__WHAT YOU WILL DO__: Find the line containing "ADESÃO A ATA DE REGISTRO DE". Retype it and every line after it through the end of the entries, exactly as written, with nothing added.

__MATERIAL SHOWN__:

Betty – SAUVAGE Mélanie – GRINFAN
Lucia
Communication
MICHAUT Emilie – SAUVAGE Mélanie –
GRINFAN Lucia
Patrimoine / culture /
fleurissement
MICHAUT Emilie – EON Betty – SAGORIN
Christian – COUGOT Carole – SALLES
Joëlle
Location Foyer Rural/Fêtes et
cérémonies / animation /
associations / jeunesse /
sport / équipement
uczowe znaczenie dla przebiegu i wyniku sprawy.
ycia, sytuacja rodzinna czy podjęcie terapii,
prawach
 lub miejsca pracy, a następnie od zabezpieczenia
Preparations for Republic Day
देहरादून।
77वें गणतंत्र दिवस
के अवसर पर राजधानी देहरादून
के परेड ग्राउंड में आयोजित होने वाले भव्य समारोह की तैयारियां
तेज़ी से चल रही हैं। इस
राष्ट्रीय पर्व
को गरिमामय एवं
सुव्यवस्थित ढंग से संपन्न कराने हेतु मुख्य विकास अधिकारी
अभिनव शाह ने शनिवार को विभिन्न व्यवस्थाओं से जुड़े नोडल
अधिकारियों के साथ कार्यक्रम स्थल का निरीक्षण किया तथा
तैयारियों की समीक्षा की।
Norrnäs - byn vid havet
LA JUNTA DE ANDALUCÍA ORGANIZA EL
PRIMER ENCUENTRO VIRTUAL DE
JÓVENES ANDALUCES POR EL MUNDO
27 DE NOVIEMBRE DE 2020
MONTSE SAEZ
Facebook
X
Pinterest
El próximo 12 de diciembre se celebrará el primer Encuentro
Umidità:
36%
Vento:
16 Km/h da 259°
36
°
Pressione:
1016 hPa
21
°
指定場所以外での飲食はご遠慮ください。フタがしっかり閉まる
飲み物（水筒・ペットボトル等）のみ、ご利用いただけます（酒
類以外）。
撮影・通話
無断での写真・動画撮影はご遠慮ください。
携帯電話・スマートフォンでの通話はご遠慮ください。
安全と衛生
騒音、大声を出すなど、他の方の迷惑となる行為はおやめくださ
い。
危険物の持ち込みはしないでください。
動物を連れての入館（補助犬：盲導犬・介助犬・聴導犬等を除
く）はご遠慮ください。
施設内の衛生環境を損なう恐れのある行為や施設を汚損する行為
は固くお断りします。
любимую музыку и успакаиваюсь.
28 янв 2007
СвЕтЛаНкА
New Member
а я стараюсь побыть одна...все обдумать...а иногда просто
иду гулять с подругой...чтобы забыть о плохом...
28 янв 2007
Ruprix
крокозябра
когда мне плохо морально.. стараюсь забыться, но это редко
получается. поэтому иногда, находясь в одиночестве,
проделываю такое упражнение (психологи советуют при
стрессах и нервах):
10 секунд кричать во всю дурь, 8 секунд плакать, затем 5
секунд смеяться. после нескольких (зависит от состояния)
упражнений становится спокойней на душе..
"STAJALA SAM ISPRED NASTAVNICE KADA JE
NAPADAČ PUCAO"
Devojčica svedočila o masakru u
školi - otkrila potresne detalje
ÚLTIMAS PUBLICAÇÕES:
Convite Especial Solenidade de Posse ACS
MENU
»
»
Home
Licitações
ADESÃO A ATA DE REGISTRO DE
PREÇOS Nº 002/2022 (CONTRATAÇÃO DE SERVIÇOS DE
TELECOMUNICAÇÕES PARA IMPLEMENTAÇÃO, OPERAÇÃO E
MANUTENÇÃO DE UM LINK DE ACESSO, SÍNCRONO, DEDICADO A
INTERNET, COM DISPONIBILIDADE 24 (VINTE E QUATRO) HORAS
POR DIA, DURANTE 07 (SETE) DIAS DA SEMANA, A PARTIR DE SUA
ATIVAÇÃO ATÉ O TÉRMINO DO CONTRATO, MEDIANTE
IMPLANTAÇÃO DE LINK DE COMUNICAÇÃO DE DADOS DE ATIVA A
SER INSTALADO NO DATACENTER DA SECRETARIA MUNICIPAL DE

__RESULT__:
ADESÃO A ATA DE REGISTRO DE
PREÇOS Nº 002/2022 (CONTRATAÇÃO DE SERVIÇOS DE
TELECOMUNICAÇÕES PARA IMPLEMENTAÇÃO, OPERAÇÃO E
MANUTENÇÃO DE UM LINK DE ACESSO, SÍNCRONO, DEDICADO A
INTERNET, COM DISPONIBILIDADE 24 (VINTE E QUATRO) HORAS
POR DIA, DURANTE 07 (SETE) DIAS DA SEMANA, A PARTIR DE SUA
ATIVAÇÃO ATÉ O TÉRMINO DO CONTRATO, MEDIANTE
IMPLANTAÇÃO DE LINK DE COMUNICAÇÃO DE DADOS DE ATIVA A
SER INSTALADO NO DATACENTER DA SECRETARIA MUNICIPAL DE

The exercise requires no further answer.